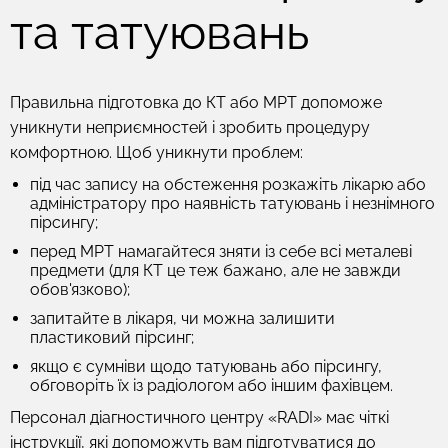
та татуювань
Правильна підготовка до КТ або МРТ допоможе
уникнути неприємностей і зробить процедуру
комфортною. Щоб уникнути проблем:
під час запису на обстеження розкажіть лікарю або
адміністратору про наявність татуювань і незнімного
пірсингу;
перед МРТ намагайтеся зняти із себе всі металеві
предмети (для КТ це теж бажано, але не завжди
обов'язково);
запитайте в лікаря, чи можна залишити
пластиковий пірсинг;
якщо є сумніви щодо татуювань або пірсингу,
обговоріть їх із радіологом або іншим фахівцем.
Персонал діагностичного центру «RADI» має чіткі
інструкції, які допоможуть вам підготуватися до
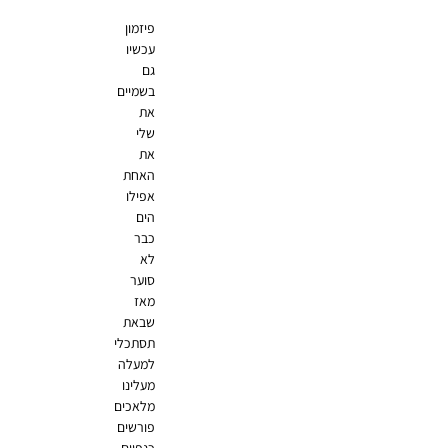
פיזמון
עכשיו
גם
בשמיים
את
שלי
את
האחת
אפילו
הים
כבר
לא
סוער
מאז
שבאת
תסתכלי
למעלה
מעלינו
מלאכים
פורשים
כנפיים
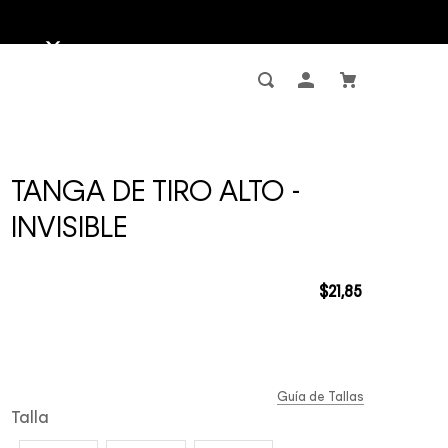
TANGA DE TIRO ALTO -
INVISIBLE
$
21
,
85
Guía de Tallas
Talla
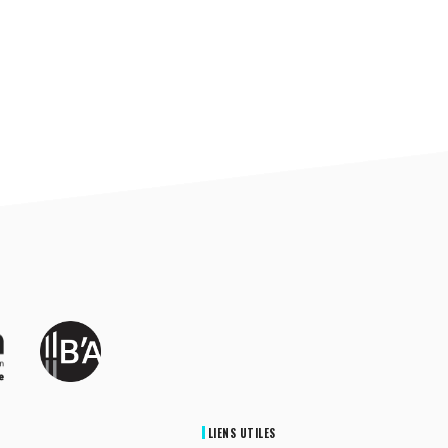
LIENS UTILES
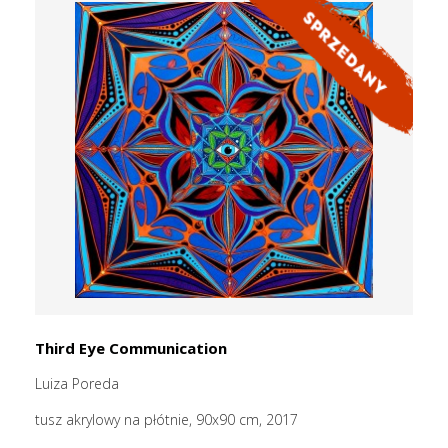
Third Eye Communication
Luiza Poreda
tusz akrylowy na płótnie, 90x90 cm, 2017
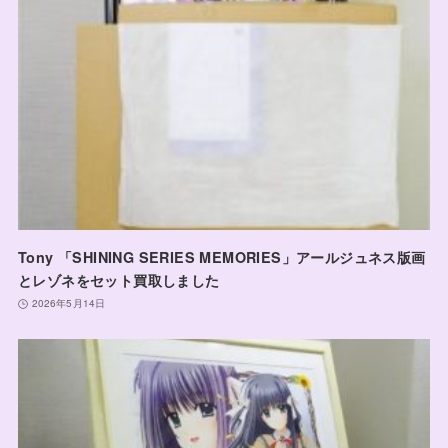
Tony 「SHINING SERIES MEMORIES」アールジュネス版画
とレゾネをセット買取しました
2026年5月14日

_ _ _ _ _

■ **Problem to solve**
In the listing, how many lines hold "уникнути"? Answer with a bare number.

■ **Solved exercise**
2